Nora’s right eye twitches, which it always does when she’s getting annoyed. Not that Fred knows this. Or anything else. She says, “Well, could you just wait for me at the entrance to the ballroom? You might try speaking to someone. They’re all friendly people.” Her tone softens, then, and she says, “Just give me a second, okay? I’ll be right there.”
Oh, man, this is suddenly the happiest day of Pete’s life. He won’t take her from Fred right away. Let them have dinner, then he’ll request that the DJ play “The Way You Look Tonight,” which was the first song he and Nora screwed to, and then he’ll walk right over and ask her to dance. She might get weepy, that would be good. But in any case, they’ll dance a little and then he’ll say, “Why don’t you dump the excess baggage and come upstairs with me?” and maybe she will.
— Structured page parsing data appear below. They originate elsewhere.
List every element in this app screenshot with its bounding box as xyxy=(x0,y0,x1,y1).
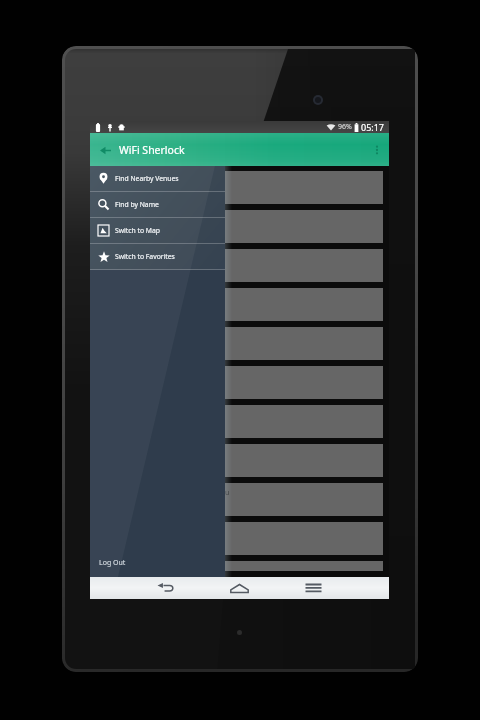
button[interactable] xyxy=(90,249,383,282)
button[interactable]: Switch to Favorites xyxy=(90,244,225,269)
button[interactable]: Log Out xyxy=(90,558,126,577)
staticText: Switch to Map xyxy=(115,226,161,235)
button[interactable]: Recents xyxy=(299,577,327,599)
staticText: u xyxy=(225,488,230,498)
button[interactable]: Find by Name xyxy=(90,192,225,217)
staticText: WiFi Sherlock xyxy=(119,143,185,157)
staticText: Switch to Favorites xyxy=(115,252,175,261)
button[interactable] xyxy=(90,327,383,360)
staticText: 96% xyxy=(338,122,352,132)
button[interactable] xyxy=(90,171,383,204)
button[interactable] xyxy=(90,210,383,243)
button[interactable]: Switch to Map xyxy=(90,218,225,243)
button[interactable] xyxy=(90,483,383,516)
button[interactable]: Back xyxy=(152,577,180,599)
button[interactable]: Home xyxy=(225,577,253,599)
staticText: Find by Name xyxy=(115,200,159,209)
button[interactable] xyxy=(90,405,383,438)
button[interactable] xyxy=(90,561,383,571)
button[interactable]: Find Nearby Venues xyxy=(90,166,225,191)
button[interactable]: More options xyxy=(367,140,387,160)
button[interactable]: Back xyxy=(95,140,115,160)
button[interactable] xyxy=(90,444,383,477)
button[interactable] xyxy=(90,522,383,555)
staticText: 05:17 xyxy=(361,121,385,133)
button[interactable] xyxy=(90,366,383,399)
staticText: Find Nearby Venues xyxy=(115,174,179,183)
button[interactable] xyxy=(90,288,383,321)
He bets she will.
Nora comes over to him and he says softly, “How you doing, babe?”
She crosses her arms and sighs, and he sees that the scenario he just imagined is not going to happen. She’s with another man. She’s wearing a dress he’s never seen before. A new scent.
He blows air out of his cheeks. “Okay, well, I don’t have anything, you know, special. I just wanted to say that you look so beautiful. You really do.”
“Well… Thank you. Thanks, Pete.” She starts to walk away.
This can’t be it! There’s got to be something he can say that will get to her! He gently takes her arm and says, “Nora? I also wanted—” The cellphone in his pocket vibrates, making a buzzing sound, and he tries to ignore it, but she hears it, too.